In social learning analytics, researchers have designed interventions aimed to inform teachers and students about their online activities, such as experimenting with tools that visualise social learning activities automatically (Bakharia and Dawson 2011). An example of these tools is the Network Awareness Tool (NAT), designed by Schreurs and de Laat (2014). The tool aims to promote learner-centric reflection (e.g. how individuals use their peers for learning) and helps find peers who are engaging with the same learning topics online. Used as a plugin for online learning platforms, NAT visualises networked interaction (both actors and ideas) by identifying relations between people who interact around similar topics. In a related work, Comber, Durier-Copp and Gruzd et al. (2018) used network visualisations as a learning analytics tool to provide insights about student interactions in class-wide forum discussions.
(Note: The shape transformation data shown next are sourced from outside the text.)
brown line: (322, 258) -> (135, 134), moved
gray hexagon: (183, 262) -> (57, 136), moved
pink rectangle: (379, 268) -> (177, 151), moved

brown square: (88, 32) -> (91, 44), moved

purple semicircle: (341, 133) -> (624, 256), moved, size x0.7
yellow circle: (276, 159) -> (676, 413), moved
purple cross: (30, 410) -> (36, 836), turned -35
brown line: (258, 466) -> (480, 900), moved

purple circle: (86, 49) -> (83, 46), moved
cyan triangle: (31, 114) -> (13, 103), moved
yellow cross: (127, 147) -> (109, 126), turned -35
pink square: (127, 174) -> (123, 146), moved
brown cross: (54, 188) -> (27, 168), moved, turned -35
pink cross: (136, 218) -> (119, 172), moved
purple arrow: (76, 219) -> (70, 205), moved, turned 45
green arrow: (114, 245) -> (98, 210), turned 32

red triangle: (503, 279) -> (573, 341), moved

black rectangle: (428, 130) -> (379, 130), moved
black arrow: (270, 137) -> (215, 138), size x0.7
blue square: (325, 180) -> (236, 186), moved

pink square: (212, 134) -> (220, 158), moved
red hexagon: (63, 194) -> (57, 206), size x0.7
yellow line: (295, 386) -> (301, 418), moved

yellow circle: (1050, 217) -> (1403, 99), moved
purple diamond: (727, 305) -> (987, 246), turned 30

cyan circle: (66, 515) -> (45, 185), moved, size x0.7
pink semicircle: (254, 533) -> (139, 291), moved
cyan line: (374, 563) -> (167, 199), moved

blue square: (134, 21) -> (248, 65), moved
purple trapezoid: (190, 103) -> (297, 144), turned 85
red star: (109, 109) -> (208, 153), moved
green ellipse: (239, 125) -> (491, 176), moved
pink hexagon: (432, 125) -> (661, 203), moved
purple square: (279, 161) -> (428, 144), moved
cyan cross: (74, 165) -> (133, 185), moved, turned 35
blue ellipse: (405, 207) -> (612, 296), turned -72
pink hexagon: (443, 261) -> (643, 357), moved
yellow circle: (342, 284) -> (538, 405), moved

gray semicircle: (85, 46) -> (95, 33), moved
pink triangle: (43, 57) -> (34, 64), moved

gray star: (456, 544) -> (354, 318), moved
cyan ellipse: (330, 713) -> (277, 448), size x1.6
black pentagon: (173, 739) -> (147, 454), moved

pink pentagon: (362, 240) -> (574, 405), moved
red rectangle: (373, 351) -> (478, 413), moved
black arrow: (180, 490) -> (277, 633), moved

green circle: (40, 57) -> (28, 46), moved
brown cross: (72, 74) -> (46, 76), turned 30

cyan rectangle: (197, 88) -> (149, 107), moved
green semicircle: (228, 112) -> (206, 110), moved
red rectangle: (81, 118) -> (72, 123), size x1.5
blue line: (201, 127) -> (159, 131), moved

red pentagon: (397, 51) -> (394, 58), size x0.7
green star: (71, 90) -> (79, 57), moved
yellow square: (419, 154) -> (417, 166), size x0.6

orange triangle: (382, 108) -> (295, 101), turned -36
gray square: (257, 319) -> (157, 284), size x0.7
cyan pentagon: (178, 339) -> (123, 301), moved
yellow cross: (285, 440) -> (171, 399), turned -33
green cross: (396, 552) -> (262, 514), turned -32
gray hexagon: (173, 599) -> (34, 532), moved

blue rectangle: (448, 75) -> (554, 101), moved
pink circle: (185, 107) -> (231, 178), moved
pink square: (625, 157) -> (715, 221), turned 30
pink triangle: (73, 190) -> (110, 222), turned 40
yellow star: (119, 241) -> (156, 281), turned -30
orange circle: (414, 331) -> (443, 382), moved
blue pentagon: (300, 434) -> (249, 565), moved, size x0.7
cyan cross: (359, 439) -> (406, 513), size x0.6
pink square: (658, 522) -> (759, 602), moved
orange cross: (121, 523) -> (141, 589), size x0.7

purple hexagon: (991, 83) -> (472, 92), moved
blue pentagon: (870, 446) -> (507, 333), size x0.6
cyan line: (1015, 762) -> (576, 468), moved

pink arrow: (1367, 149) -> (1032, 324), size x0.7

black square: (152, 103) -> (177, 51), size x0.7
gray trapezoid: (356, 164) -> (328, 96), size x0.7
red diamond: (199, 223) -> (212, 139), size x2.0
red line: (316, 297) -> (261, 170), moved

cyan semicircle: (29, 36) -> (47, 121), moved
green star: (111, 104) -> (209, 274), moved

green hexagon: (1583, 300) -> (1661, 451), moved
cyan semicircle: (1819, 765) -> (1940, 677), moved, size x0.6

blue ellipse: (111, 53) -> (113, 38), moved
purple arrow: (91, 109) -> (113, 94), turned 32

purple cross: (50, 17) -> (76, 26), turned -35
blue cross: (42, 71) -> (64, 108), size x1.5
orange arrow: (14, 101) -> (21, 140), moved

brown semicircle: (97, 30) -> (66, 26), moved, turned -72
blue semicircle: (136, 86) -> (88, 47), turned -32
They confirmed that network visualisations are capable of ‘making the “invisible” visible to instructors’ by helping them to see who is engaged in online discussions and how. In our study, we experiment with Gephi (Bastian et al. 2009), a popular program for network visualisations, and Netlytic (Gilbert 2016), an SNA-based tool designed for the collection, analysis and visualisation of publicly available social media posts. We use Gephi and Netlytic to visualise and examine public interactions among members of the AskStatistics and AskSocialScience communities as networks.

3.2 Prediction

SNA has also been used to predict learning outcomes, such as discovering associations between students’ positions in a network and forecasting their successes in learning processes. For instance, Russo and Koesten (2005) found that prestige and degree centrality measures (i.e. the degree to which students are connected and engaged with others in the network) had a positive effect on classroom learning outcomes. Additionally, Cho et al. (2007) showed a significant association between students’ closeness centrality (a type of centrality measure that emphasises how easy is to reach a particular person based on their position in the network) and their final grades. While we do not study learning outcomes directly (in part due to the challenges of operationalising ‘learning in the wild’), we build on these studies by relying on network centrality measures to see why certain users are more central than others and if their position in the network affects who they interact with and how often they interact with them.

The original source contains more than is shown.